Future Vision and Open Source Philosophy
AI-Face-Detector is currently in early access, but in the future it could be used in scenarios like social media integration, verification tool for news agencies, KYC tool for financial institutions, and evidence analysis for legal processes.
I published this project completely as OPEN SOURCE (MIT License). Why?
- Trust and Transparency: Open code allows people to see what they’re using
- Community Power: Thousands of developers on GitHub can improve the project quickly by working together
- Education and Learning: Students and researchers can learn how transfer learning, FastAPI, and PyTorch are used in a real project
Just like my other open-source projects (Whop-MCP, DevTo-MCP, Telegram Wallet P2P SDK), this project will continue to grow with community contributions.

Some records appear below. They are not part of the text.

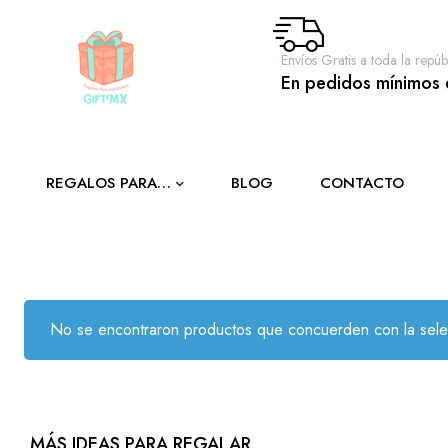
Envíos Gratis a toda la repúb
En pedidos mínimos
REGALOS PARA…
BLOG
CONTACTO
a toda
No se encontraron productos que concuerden con la sele
MÁS IDEAS PARA REGALAR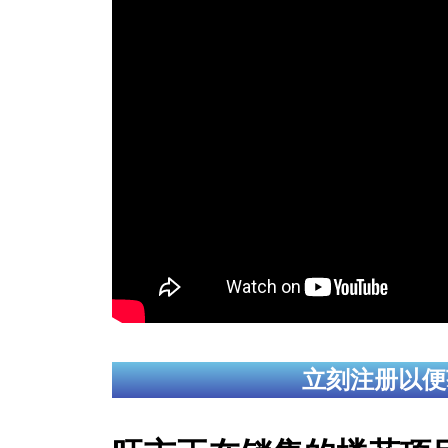
立刻注册以便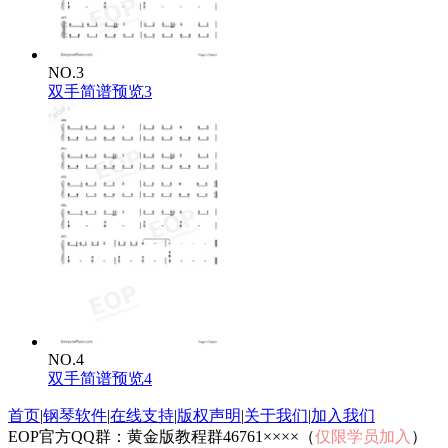
NO.3
双手简谱预览3
NO.4
双手简谱预览4
首页
|
钢琴软件
|
在线支持
|
版权声明
|
关于我们
|
加入我们
EOP官方QQ群：黄金版教程群46761××××（
仅限学员加入
）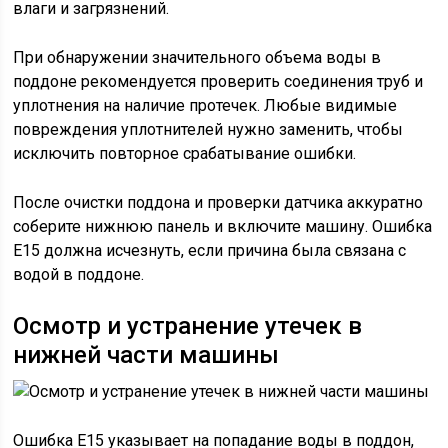
влаги и загрязнений.
При обнаружении значительного объема воды в
поддоне рекомендуется проверить соединения труб и
уплотнения на наличие протечек. Любые видимые
повреждения уплотнителей нужно заменить, чтобы
исключить повторное срабатывание ошибки.
После очистки поддона и проверки датчика аккуратно
соберите нижнюю панель и включите машину. Ошибка
E15 должна исчезнуть, если причина была связана с
водой в поддоне.
Осмотр и устранение утечек в
нижней части машины
Ошибка E15 указывает на попадание воды в поддон,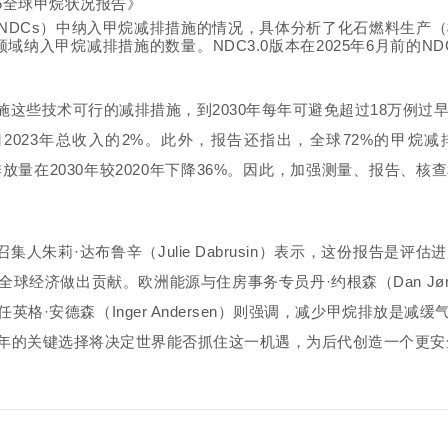
NDCs）中纳入甲烷减排措施的情况，具体分析了化石燃料生产
这些领域纳入甲烷减排措施的数量。NDC3.0版本在2025年6月前的
这些技术可行的减排措施，到2030年每年可避免超过18万例过早
023年总收入的2%。此外，报告还指出，全球72%的甲烷减
量在2030年较2020年下降36%。因此，加强测量、报告、
召集人朱莉·达布鲁辛
（Julie Dabrusin）
表示，这份报告是评估进
全球经济做出贡献。欧洲能源与住房事务专员丹·约根森
（Dan Jø
任英格·安德森
（Inger Andersen）
则强调，减少甲烷排放是减缓
年的关键选择将决定世界能否抓住这一机遇，为后代创造一个更安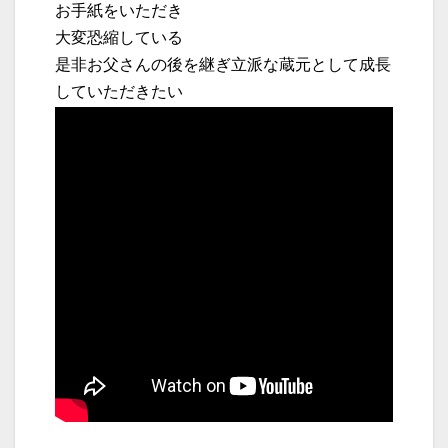
お手紙をいただき
大変恐縮している
是非お父さんの後を継ぎ立派な蔵元として成長
していただきたい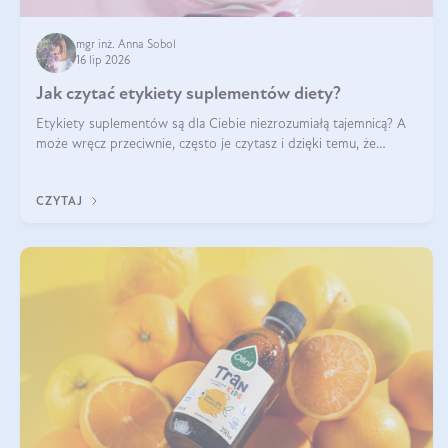
mgr inż. Anna Sobol
16 lip 2026
Jak czytać etykiety suplementów diety?
Etykiety suplementów są dla Ciebie niezrozumiałą tajemnicą? A
może wręcz przeciwnie, często je czytasz i dzięki temu, że
doskonale rozumiesz co jest na nich napisane, dokonujesz
najlepszych dla siebie decyzji zakupowych?
CZYTAJ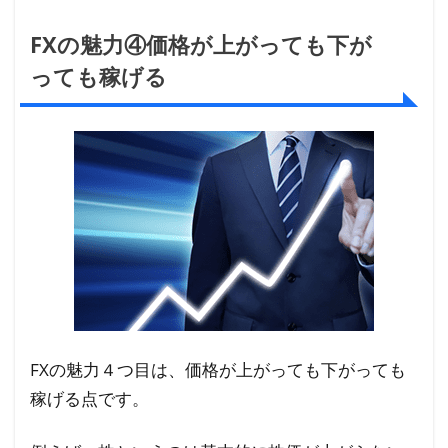
FXの魅力④価格が上がっても下が
っても稼げる
FXの魅力４つ目は、価格が上がっても下がっても
稼げる点です。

Final Words: Truth in the Age of AI
In the age of AI, “seeing” no longer means “believing.” AI-Face-Detector is a small lantern showing us the way in this new reality.

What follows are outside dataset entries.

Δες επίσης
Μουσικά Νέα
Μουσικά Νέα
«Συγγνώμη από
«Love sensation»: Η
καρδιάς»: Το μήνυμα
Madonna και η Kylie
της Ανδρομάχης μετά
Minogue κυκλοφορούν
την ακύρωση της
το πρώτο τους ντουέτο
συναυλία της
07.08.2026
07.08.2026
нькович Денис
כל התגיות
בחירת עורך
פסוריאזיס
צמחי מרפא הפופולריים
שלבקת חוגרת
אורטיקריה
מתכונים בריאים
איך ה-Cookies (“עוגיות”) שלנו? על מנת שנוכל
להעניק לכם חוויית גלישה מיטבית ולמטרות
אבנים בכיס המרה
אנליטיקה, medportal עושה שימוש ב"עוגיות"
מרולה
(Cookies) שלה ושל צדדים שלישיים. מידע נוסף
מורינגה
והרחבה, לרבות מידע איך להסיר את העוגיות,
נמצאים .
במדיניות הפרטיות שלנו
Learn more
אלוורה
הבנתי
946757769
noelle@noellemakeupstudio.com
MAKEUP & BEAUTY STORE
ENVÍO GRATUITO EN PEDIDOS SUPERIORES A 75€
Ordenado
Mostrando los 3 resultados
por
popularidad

This project is not just a technical achievement, but also a social responsibility project. In a world where deepfakes, disinformation, and identity theft are increasing, developing truth tools is every developer’s duty.
Remember, this project is just a beginning. AI is evolving every day, and detection techniques must keep up. Working together as a community, we can build a safer digital future.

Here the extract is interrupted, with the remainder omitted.